■ Exercise objective
Beginning at the line that contains "тогтоолоор бат", return every remaining line of the data below exactly; return nothing before it.

-------- Material for this exercise

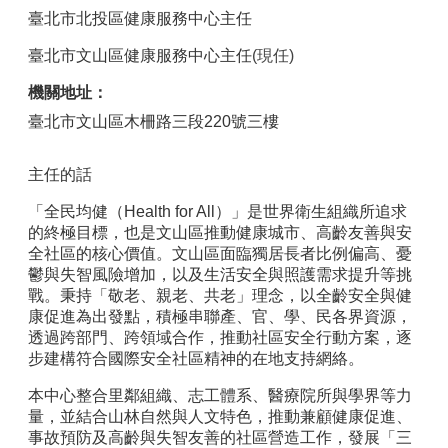
臺北市北投區健康服務中心主任
臺北市文山區健康服務中心主任
(現任)
機關地址：
臺北市文山區木柵路三段220號三樓
主任的話
「全民均健（Health for All）」是世界衛生組織所追求
的終極目標，也是文山區推動健康城市、高齡友善與安
全社區的核心價值。文山區面臨獨居長者比例偏高、憂
鬱與失智風險增加，以及生活安全與照護需求提升等挑
戰。秉持「敬老、親老、共老」理念，以全齡安全與健
康促進為出發點，積極串聯產、官、學、民各界資源，
透過跨部門、跨領域合作，推動社區安全行動方案，逐
步建構符合國際安全社區精神的在地支持網絡。
本中心整合里鄰組織、志工體系、醫療院所與學界等力
量，並結合山林自然與人文特色，推動兼顧健康促進、
事故預防及高齡與失智友善的社區營造工作，發展「三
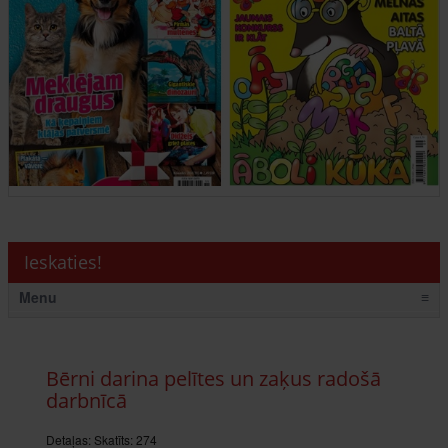
Ieskaties!
Menu
≡
Bērni darina pelītes un zaķus radošā
darbnīcā
Detaļas:
Skatīts: 274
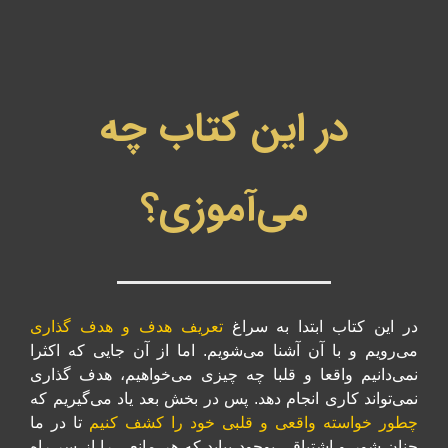
در این کتاب چه
می‌آموزی؟
در این کتاب ابتدا به سراغ
تعریف هدف و هدف گذاری
می‌رویم و با آن آشنا می‌شویم. اما از آن جایی که اکثرا
نمی‌دانیم واقعا و قلبا چه چیزی می‌خواهیم، هدف گذاری
نمی‌تواند کاری انجام دهد. پس در بخش بعد یاد می‌گیریم که
چطور خواسته واقعی و قلبی خود را
کشف کنیم
تا در ما
چنان شور و اشتیاقی بوجود بیاید که هر مانعی را از سر راه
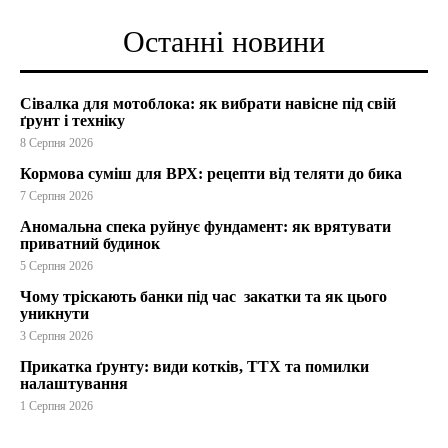
Останні новини
Сівалка для мотоблока: як вибрати навісне під свій
ґрунт і техніку
8 Серпня 2026
Кормова суміш для ВРХ: рецепти від теляти до бика
7 Серпня 2026
Аномальна спека руйнує фундамент: як врятувати
приватний будинок
5 Серпня 2026
Чому тріскають банки під час закатки та як цього
уникнути
3 Серпня 2026
Прикатка ґрунту: види котків, ТТХ та помилки
налаштування
1 Серпня 2026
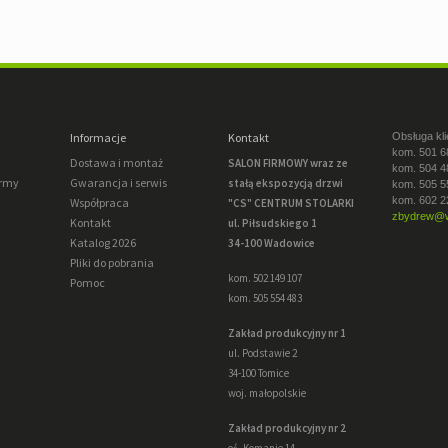
Informacje
Kontakt
Obsługa kli
kom. 501 6
Dostawa i montaż
SALON FIRMOWY wraz ze
kom. 504 4
irmy
Gwarancja i serwis
stałą ekspozycją drzwi
kom. 505 5
kom. 602 2
Współpraca
"CS" CENTRUM STOLARKI
zbydrew@w
Kontakt
ul. Piłsudskiego 1
Katalog 2026
34-100 Wadowice
Pliki do pobrania
kom. 502 149 107
Pomoc
kom. 505 554 483
Zakład produkcyjny nr 1
ul. Podstawie 2
34-100 Tomice
woj. małopolskie
Zakład produkcyjny nr 2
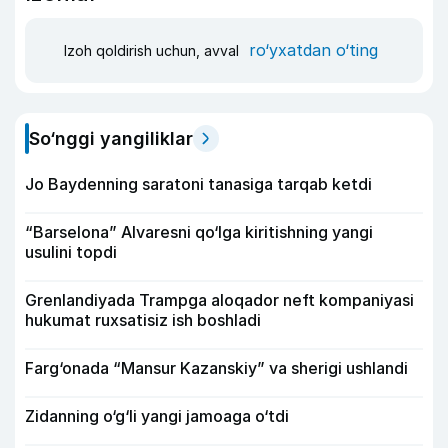
ro‘yxatdan o‘ting
Izoh qoldirish uchun, avval
So‘nggi yangiliklar
Jo Baydenning saratoni tanasiga tarqab ketdi
“Barselona” Alvaresni qo‘lga kiritishning yangi
usulini topdi
Grenlandiyada Trampga aloqador neft kompaniyasi
hukumat ruxsatisiz ish boshladi
Farg‘onada “Mansur Kazanskiy” va sherigi ushlandi
Zidanning o‘g‘li yangi jamoaga o‘tdi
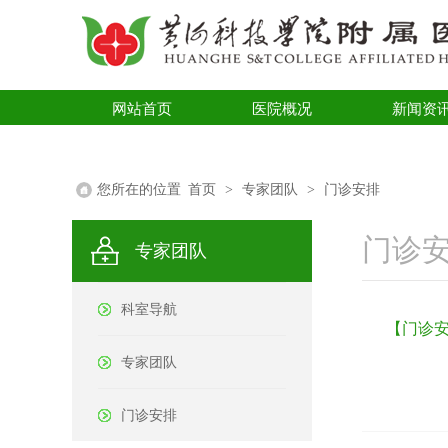
网站首页
医院概况
新闻资
医学科普
您所在的位置
首页
>
专家团队
>
门诊安排
门诊
专家团队
科室导航
【门诊安
专家团队
门诊安排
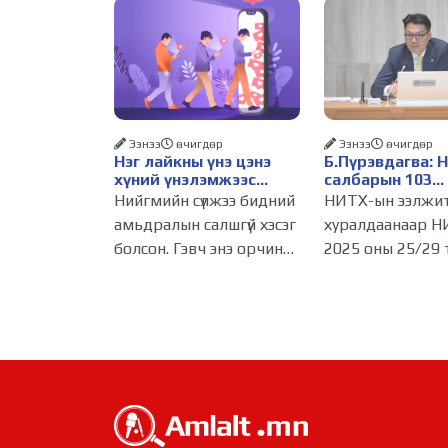
Ээнээ
өчигдѳр
Ээнээ
өчигдѳр
Нэг лайкны үнэ цэнэ
Б.Пүрэвдагва: 
хүний үнэлэмжээс
салбарын 103
давах болсон уу?
үйлчилгээний
Нийгмийн сүлжээ бидний
НИТХ-ын ээлжи
бүртгэлийг цуц
амьдралын салшгүй хэсэг
хуралдаанаар Н
бизнес эрхлэхэ
болсон. Гэвч энэ орчинд
2025 оны 25/29 
таатай нөхцөл 
хүмүүсийн үнэлэмж,
тогтоолоор бат
амжилт, тэр ч байтугай
журмын зарим х
хүний үнэ цэнийг хүртэл
хүчингүй болгож,
лайк, шэйр, дагагчийн
зөвшөөрлийн ш
тоогоор хэмжих
103 бүртгэлээс
хандлага газар авч
нийслэлийн бизн
эрхлэгчдийг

----------------

■ Problem solution
тогтоолоор бат
амжилт, тэр ч байтугай
журмын зарим х
хүний үнэ цэнийг хүртэл
хүчингүй болгож,
лайк, шэйр, дагагчийн
зөвшөөрлийн ш
тоогоор хэмжих
103 бүртгэлээс
хандлага газар авч
нийслэлийн бизн
эрхлэгчдийг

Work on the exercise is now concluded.